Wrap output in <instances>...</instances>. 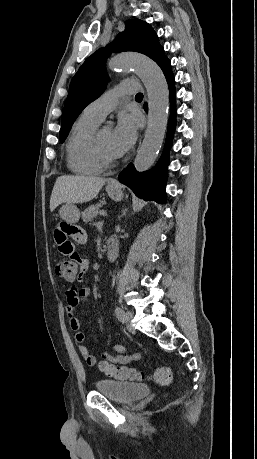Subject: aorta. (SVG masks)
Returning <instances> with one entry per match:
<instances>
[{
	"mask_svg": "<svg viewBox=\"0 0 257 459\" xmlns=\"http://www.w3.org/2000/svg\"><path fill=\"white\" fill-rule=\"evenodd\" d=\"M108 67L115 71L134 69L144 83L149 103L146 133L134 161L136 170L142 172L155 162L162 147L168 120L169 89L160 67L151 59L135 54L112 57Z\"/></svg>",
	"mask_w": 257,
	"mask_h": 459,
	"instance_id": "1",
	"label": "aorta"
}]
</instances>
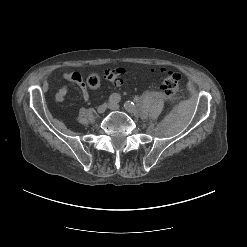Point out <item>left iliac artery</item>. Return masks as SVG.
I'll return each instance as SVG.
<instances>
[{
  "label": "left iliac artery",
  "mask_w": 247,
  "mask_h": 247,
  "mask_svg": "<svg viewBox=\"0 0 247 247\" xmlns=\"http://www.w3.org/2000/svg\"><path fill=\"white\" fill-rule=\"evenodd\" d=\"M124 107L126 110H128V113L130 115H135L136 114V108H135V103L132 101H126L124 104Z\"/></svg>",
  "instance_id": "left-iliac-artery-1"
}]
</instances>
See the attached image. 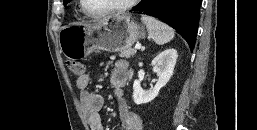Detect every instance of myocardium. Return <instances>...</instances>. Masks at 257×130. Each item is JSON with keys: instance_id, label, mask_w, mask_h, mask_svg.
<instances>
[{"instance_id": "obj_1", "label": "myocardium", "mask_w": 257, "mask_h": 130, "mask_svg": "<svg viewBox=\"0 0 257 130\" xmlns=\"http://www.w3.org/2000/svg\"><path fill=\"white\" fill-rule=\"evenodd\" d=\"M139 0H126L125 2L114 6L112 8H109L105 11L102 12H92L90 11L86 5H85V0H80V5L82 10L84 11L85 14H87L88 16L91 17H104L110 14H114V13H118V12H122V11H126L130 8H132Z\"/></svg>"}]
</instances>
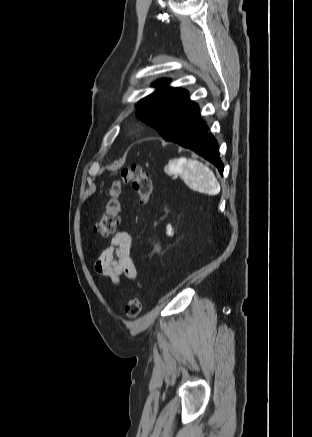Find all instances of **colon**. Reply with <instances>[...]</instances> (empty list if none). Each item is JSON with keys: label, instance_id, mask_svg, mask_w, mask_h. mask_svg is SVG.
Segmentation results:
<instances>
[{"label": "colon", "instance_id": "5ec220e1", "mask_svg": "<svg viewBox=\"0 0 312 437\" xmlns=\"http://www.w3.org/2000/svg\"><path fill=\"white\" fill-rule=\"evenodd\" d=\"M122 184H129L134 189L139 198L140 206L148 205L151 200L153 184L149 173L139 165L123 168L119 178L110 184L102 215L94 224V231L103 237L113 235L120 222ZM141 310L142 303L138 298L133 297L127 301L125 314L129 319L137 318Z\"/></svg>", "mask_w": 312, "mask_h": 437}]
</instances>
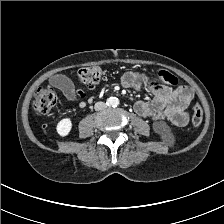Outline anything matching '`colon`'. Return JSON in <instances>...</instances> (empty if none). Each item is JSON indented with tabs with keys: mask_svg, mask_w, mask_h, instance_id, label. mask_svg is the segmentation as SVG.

================

◆ TRY IT
The required output is every line from the one containing "Find all instances" through the last line of the data above, restated exactly and without pictures.

◆ RESULT OF THIS EXERCISE
Find all instances of **colon**. Reply with <instances>[...]</instances> (empty list if none). Each item is JSON with keys: label, instance_id, mask_svg, mask_w, mask_h. mask_svg is SVG.
Segmentation results:
<instances>
[{"label": "colon", "instance_id": "5ec220e1", "mask_svg": "<svg viewBox=\"0 0 312 437\" xmlns=\"http://www.w3.org/2000/svg\"><path fill=\"white\" fill-rule=\"evenodd\" d=\"M122 184H129L134 189L139 198L140 206L148 205L151 200L153 184L149 173L139 165L123 168L119 178L110 184L102 215L94 224V231L103 237L113 235L120 222ZM141 310L142 303L138 298L133 297L127 301L125 314L129 319L137 318Z\"/></svg>", "mask_w": 312, "mask_h": 437}]
</instances>
Outline anything matching '`colon`'. Return JSON in <instances>...</instances> (empty if none). Each item is JSON indented with tabs with keys: mask_svg, mask_w, mask_h, instance_id, label. mask_svg is the segmentation as SVG.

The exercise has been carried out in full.